April Fools’ Day on April 1 is a day where many of us unleash our most creative sides, all in a hilarious – sometimes over the top – attempt at bamboozling those around us.
Why do we do this, and where did it start? Well there surprisingly isn’t a concrete conclusion by historians. We’ll explore the possibilities below, but nevertheless, every spring we all put on our pranking caps to plan out the most devious and diabolical, yet safe and playful pranks we can think of, making this 24 hours possibly the most fun, exciting, and anxiety-filled day of the year!
History of April Fools' Day
Today, pranking on April Fools’ Day has transcended the confinements of the first day of April to become a year-round internet phenomenon. Thousands of videos on the most popular internet sites emerge everyday, pushing the pranking limit to sometimes dangerous territories. We do NOT condone this and below we’ll illustrate how to allow this holiday to remain true to what it was meant to be – safe, and well, hilarious!
There’s no consensus on how it all began, but a popular theory is that while nowadays, January 1 is when we start the new year, this wasn’t the case before 1592. We used a calendar called the Julian calendar – created by Julius Caesar in 45 BC – which saw every new year begin on April 1! Crazy, we know.

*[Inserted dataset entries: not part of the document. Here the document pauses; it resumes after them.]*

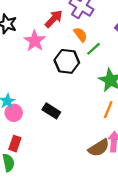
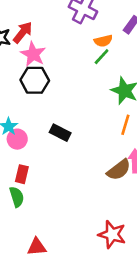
red arrow: (54, 19) -> (23, 32), moved
orange semicircle: (80, 35) -> (103, 41), moved, turned 119
black hexagon: (67, 61) -> (35, 80), moved

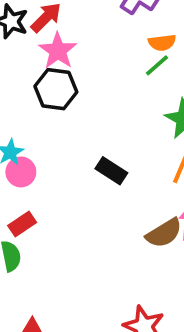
black rectangle: (60, 133) -> (111, 171), moved
red rectangle: (22, 174) -> (22, 224), turned 36

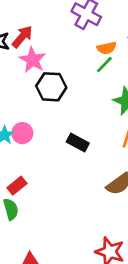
black hexagon: (56, 89) -> (51, 87), moved
pink circle: (21, 172) -> (22, 133), moved

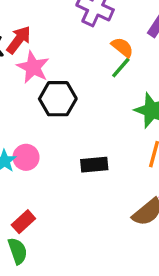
orange semicircle: (107, 48) -> (122, 47), turned -126
black rectangle: (78, 142) -> (94, 165), turned -30

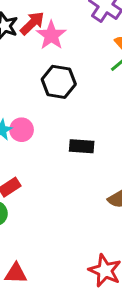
pink star: (33, 67) -> (51, 35), moved

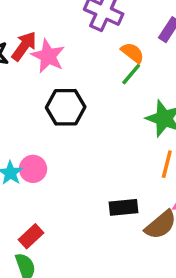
black rectangle: (82, 146) -> (124, 207), moved

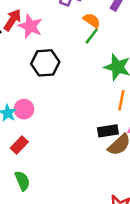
black rectangle: (124, 207) -> (108, 131), moved
red rectangle: (31, 236) -> (19, 145), moved

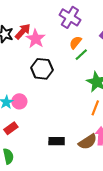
orange semicircle: (92, 20) -> (75, 42), moved, turned -96
black rectangle: (108, 131) -> (57, 141), moved

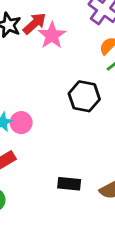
black hexagon: (42, 69) -> (84, 96), moved

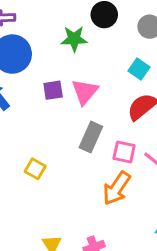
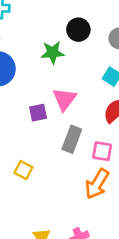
purple square: (53, 90) -> (38, 113), moved

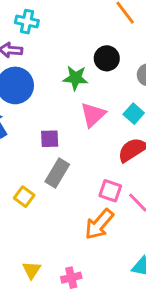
pink triangle: (64, 99) -> (93, 115), moved
gray rectangle: (72, 139) -> (57, 173), moved

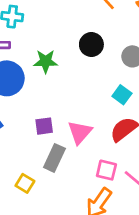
green star: (75, 78) -> (46, 61), moved
pink triangle: (93, 115) -> (80, 132), moved

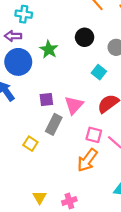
green star: (46, 61) -> (49, 49), turned 30
cyan square: (122, 95) -> (99, 72), moved

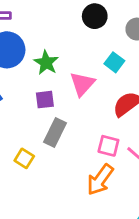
green star: (49, 49) -> (46, 63), moved
pink triangle: (74, 105) -> (82, 84), moved

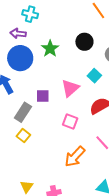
green star: (46, 63) -> (50, 49), moved
gray rectangle: (55, 133) -> (23, 112), moved
pink square: (108, 146) -> (70, 121), moved

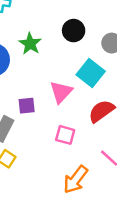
cyan square: (94, 76) -> (91, 73), size x1.5

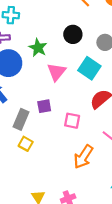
pink triangle: (61, 92) -> (56, 72), moved
purple square: (27, 106) -> (44, 106), moved

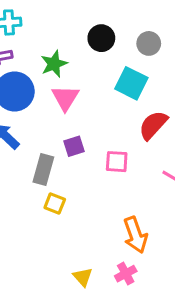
green star: (38, 48) -> (54, 64), turned 30
pink triangle: (56, 72) -> (65, 98), moved
orange arrow: (83, 157) -> (135, 235), moved, turned -45

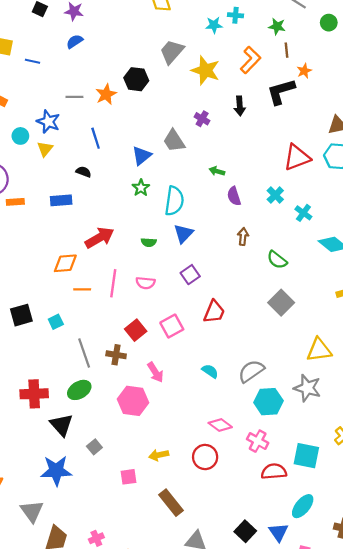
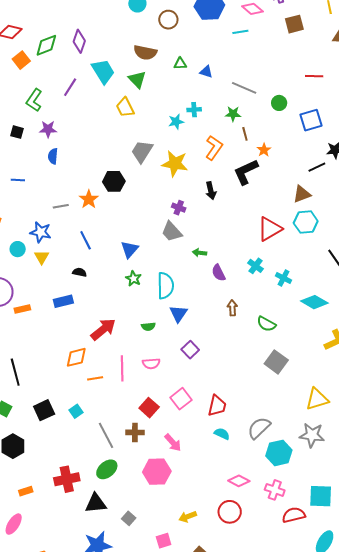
blue semicircle: (75, 41) -> (53, 156), turned -42
gray trapezoid: (174, 141) -> (172, 232), moved
red trapezoid: (214, 312) -> (217, 406), moved
black triangle: (61, 425) -> (96, 503), turned -45

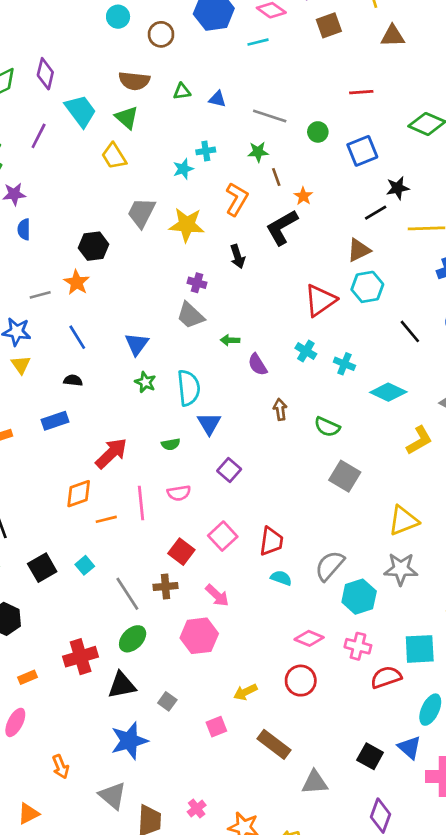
black hexagon: (114, 181) -> (94, 246), moved

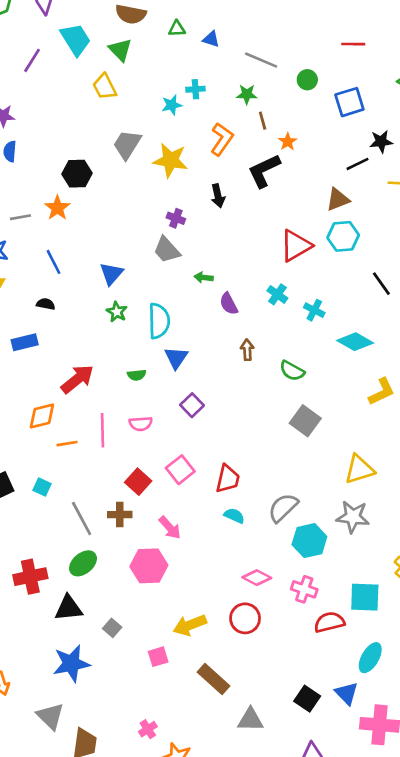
cyan square: (85, 565) -> (42, 487), turned -30
yellow arrow: (245, 692) -> (190, 625), size x1.4
pink cross: (197, 809) -> (148, 729), moved

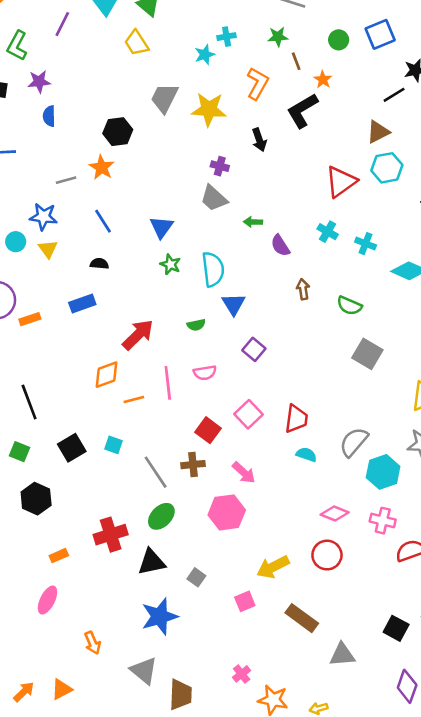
green circle: (307, 80) -> (339, 40), moved

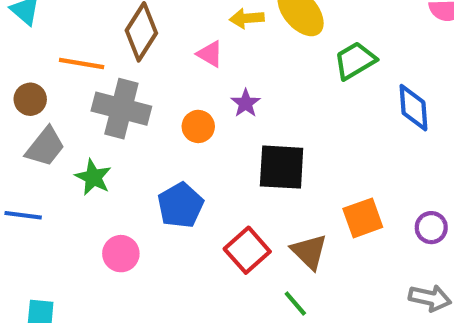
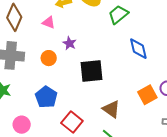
blue diamond: (413, 108) -> (138, 49), moved
orange square: (363, 218) -> (147, 95), moved
red square: (247, 250) -> (72, 122), moved

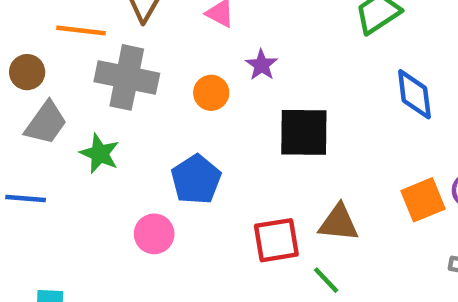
brown triangle: (111, 109) -> (339, 223), turned -36
red square: (72, 122) -> (276, 240), moved, turned 35
pink circle: (22, 125) -> (154, 234), moved

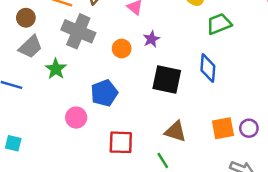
blue diamond: (414, 94) -> (208, 68), moved
red square: (276, 240) -> (121, 142), moved

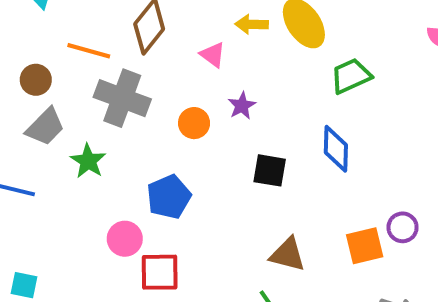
black square: (167, 80) -> (270, 170), size x0.7
purple circle: (249, 128) -> (403, 227), moved
red square: (121, 142) -> (160, 272), moved

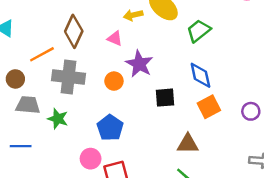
orange line: (89, 51) -> (42, 54), turned -30
purple star: (242, 106) -> (139, 64), size x1.6
gray trapezoid: (45, 127) -> (28, 105), turned -115
orange square: (365, 246) -> (209, 107), moved

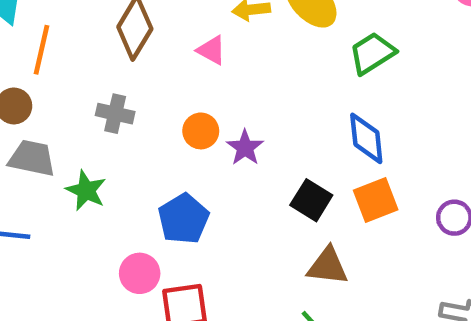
orange line: (42, 54) -> (42, 50), moved, turned -55
purple star: (139, 64) -> (245, 148), moved, size x0.7
gray cross: (68, 77) -> (115, 114), size x0.6
black square: (165, 98) -> (311, 200), moved, turned 30

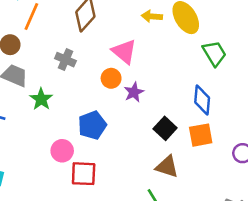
pink triangle: (211, 50) -> (124, 51), moved, size x1.5
green trapezoid: (372, 53) -> (214, 53), turned 80

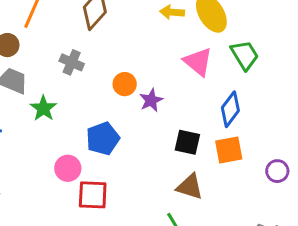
pink triangle: (124, 51) -> (198, 62), moved
blue diamond: (202, 100) -> (230, 109), turned 32
black square: (165, 128) -> (187, 142), turned -30

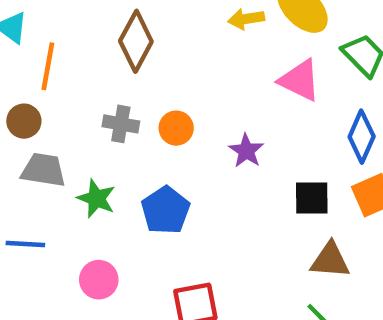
orange circle: (125, 84) -> (176, 128), moved
blue pentagon: (103, 139) -> (165, 210), moved
pink circle: (68, 168) -> (99, 280), moved

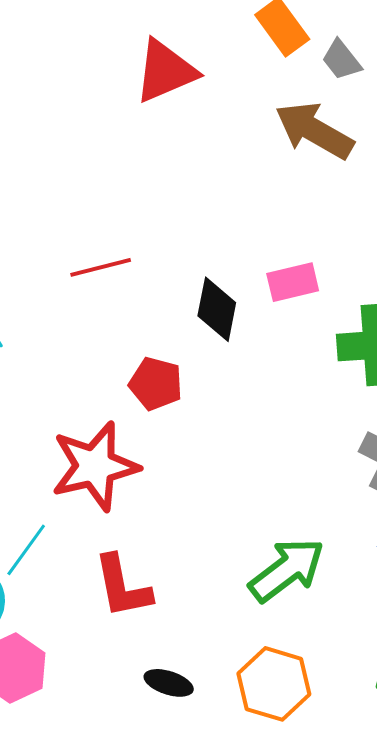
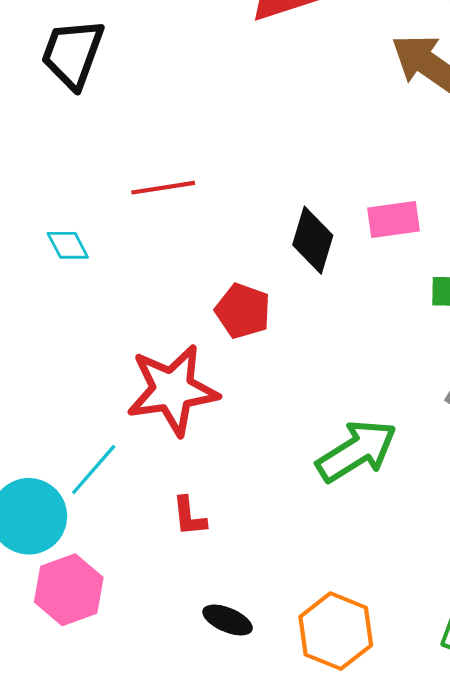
red line: (101, 267) -> (163, 188), moved
green arrow: (287, 570) -> (357, 451), moved
red L-shape: (122, 587) -> (189, 516), size x0.6

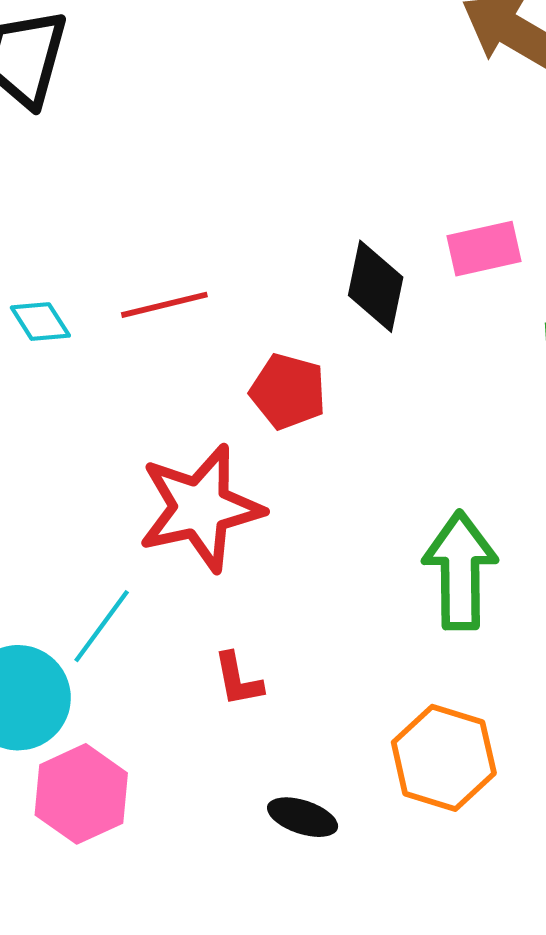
red line: (163, 188) -> (164, 305), moved
green arrow: (357, 451) -> (460, 571), turned -54
orange hexagon: (336, 631) -> (444, 758), moved

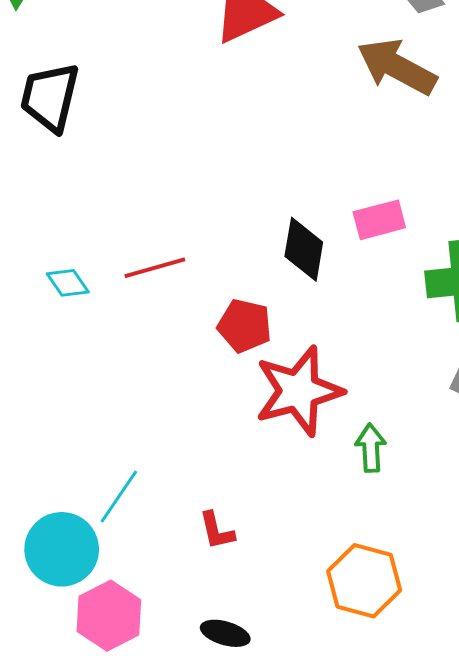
red star: (200, 508) -> (299, 391), moved
green arrow: (460, 571) -> (371, 448), size x0.6
black ellipse: (303, 817) -> (225, 633), moved

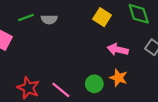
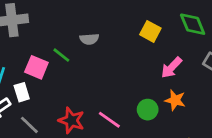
green line: (26, 17) -> (61, 55), moved, turned 63
pink arrow: (118, 50) -> (171, 68), turned -54

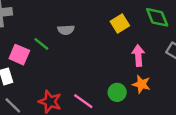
yellow square: (150, 31) -> (120, 23), turned 30
pink arrow: (171, 68) -> (138, 55), turned 132

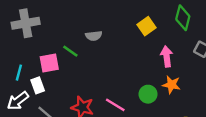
green diamond: (157, 17) -> (183, 18), turned 40
pink square: (19, 55) -> (49, 63), turned -30

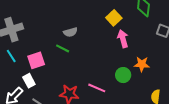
green line: (70, 51) -> (63, 48), moved
pink arrow: (167, 57) -> (123, 39), moved
cyan line: (19, 73) -> (11, 56), moved, turned -40

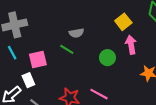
green circle: (123, 75) -> (107, 58), moved

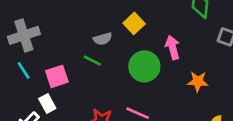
yellow square: (123, 22) -> (134, 23), moved
green circle: (107, 58) -> (144, 66), size x1.5

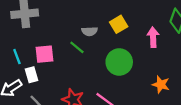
pink arrow: (173, 47) -> (153, 37), moved
cyan line: (24, 71) -> (17, 57), moved

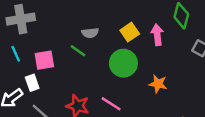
yellow square: (119, 24) -> (130, 32), moved
cyan line: (17, 57) -> (16, 54), moved
orange star: (161, 85) -> (158, 84), moved

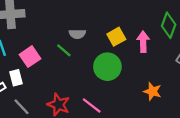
pink square: (44, 60) -> (30, 57), turned -30
orange star: (158, 84) -> (152, 91), moved

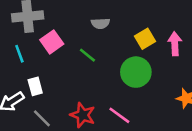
gray semicircle: (77, 34) -> (100, 23), moved
pink square: (30, 57) -> (52, 42), moved

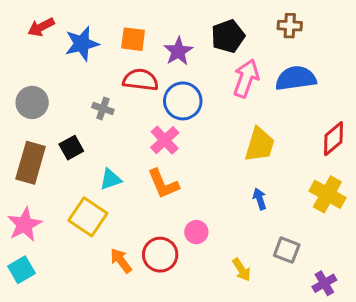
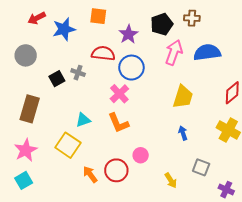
brown cross: (290, 26) -> (192, 18), moved
orange square: (133, 39) -> (98, 16), moved
gray circle: (32, 102) -> (26, 55), moved
black square: (71, 148) -> (57, 79), moved
purple cross: (324, 283) -> (226, 190), turned -35

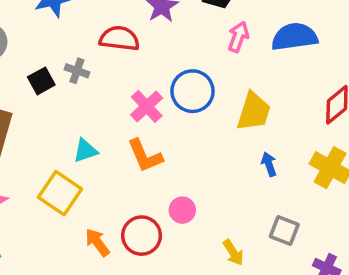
pink arrow: (174, 52) -> (238, 37), size x0.7
blue circle: (131, 68) -> (193, 91), moved
blue arrow: (183, 133) -> (269, 164), moved

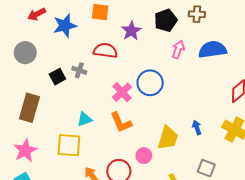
yellow trapezoid: (254, 112) -> (168, 138), moved
yellow square: (60, 193) -> (69, 145), turned -30

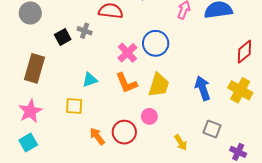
blue arrow: (197, 128) -> (203, 88), size x1.6
yellow trapezoid: (168, 138) -> (159, 85), moved
yellow square: (69, 145) -> (74, 106), size x0.7

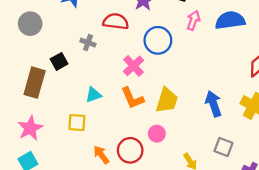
black square: (63, 37) -> (59, 61), moved
blue circle: (156, 43) -> (158, 40), moved

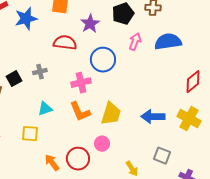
gray cross: (88, 43) -> (40, 72), moved, turned -32
pink cross: (133, 66) -> (81, 83), turned 30
blue arrow: (213, 104) -> (153, 117), turned -70

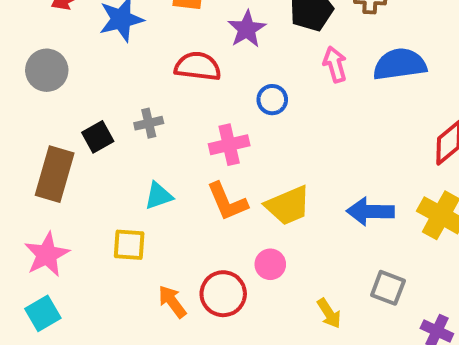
pink arrow: (135, 42) -> (335, 64), turned -36
blue circle: (103, 60) -> (272, 100), size x0.6
yellow trapezoid: (111, 114) -> (288, 205), turned 50

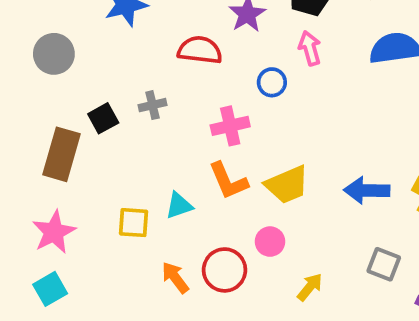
pink arrow: (335, 64) -> (310, 48), moved
cyan triangle: (159, 196) -> (179, 206), moved
yellow arrow: (329, 313) -> (310, 287), moved, turned -108

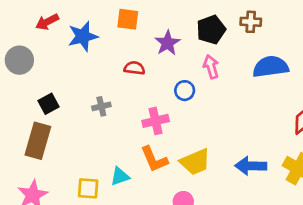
red semicircle: (200, 50) -> (134, 68), size x0.7
gray circle: (54, 54) -> (19, 60), moved
black square: (103, 118) -> (48, 104), moved

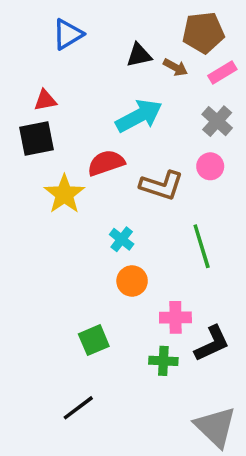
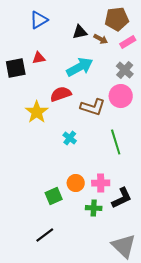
red triangle: (45, 100) -> (39, 58), moved
black square: (36, 139) -> (16, 68), moved
pink circle: (210, 166) -> (121, 96), size x1.5
orange circle: (132, 281) -> (76, 183), moved

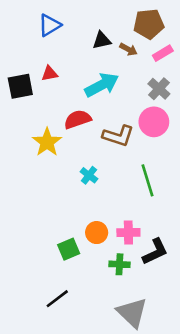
gray triangle: (124, 246) -> (132, 313), moved

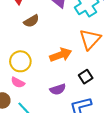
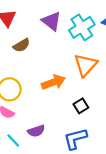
purple semicircle: (58, 89) -> (36, 131), moved

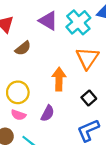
orange arrow: (53, 82) -> (59, 79), turned -60
purple semicircle: (36, 131) -> (48, 113), moved, turned -35

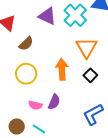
yellow circle: (18, 92) -> (26, 74), moved
black square: (89, 98) -> (90, 75), moved
pink semicircle: (18, 115) -> (35, 105), moved

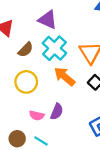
cyan cross: (75, 15) -> (54, 48), moved
orange arrow: (62, 69) -> (64, 76), turned -45

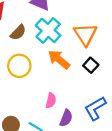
purple semicircle: (57, 112) -> (66, 118), moved
pink semicircle: (37, 115) -> (51, 101), moved, turned -88

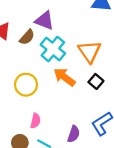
brown semicircle: (18, 32) -> (27, 37), moved
pink semicircle: (51, 101) -> (35, 121), moved

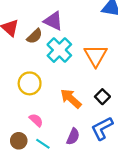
orange arrow: (65, 77) -> (71, 98), moved
black square: (96, 81) -> (102, 97), moved
pink semicircle: (35, 121) -> (36, 120), turned -64

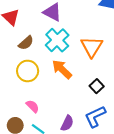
brown semicircle: (35, 36) -> (26, 43), moved
orange arrow: (71, 98) -> (62, 69), moved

Pope Gregory the 8th created a new method for keeping track of days, which was the start of the calendar we all know and love – the Gregorian calendar. When he moved the date of New Year’s Eve it obviously took some time for everyone to catch on to it. Those who were a bit behind the times still celebrated on April 1, and were considered fools for doing so.
One lesser known, often argued explanation for our beloved prank day is buried in a 1392 book called “The Canterbury Tales” by Geoffrey Chaucer. One line in this publication simply references “March 32”, and the debate to its meaning was born. Without much context and being dated so far back, the interpretation remains a mystery. Some believe it to be a joke, dawning this annual tradition, while some say it’s none other than a misprint.
Whether we have Gregory the 8th or Geoffrey Chaucer to thank for April Fools’ Day, it has existed for centuries and will continue to cause a flurry of creativity and excitement in the first few weeks of spring.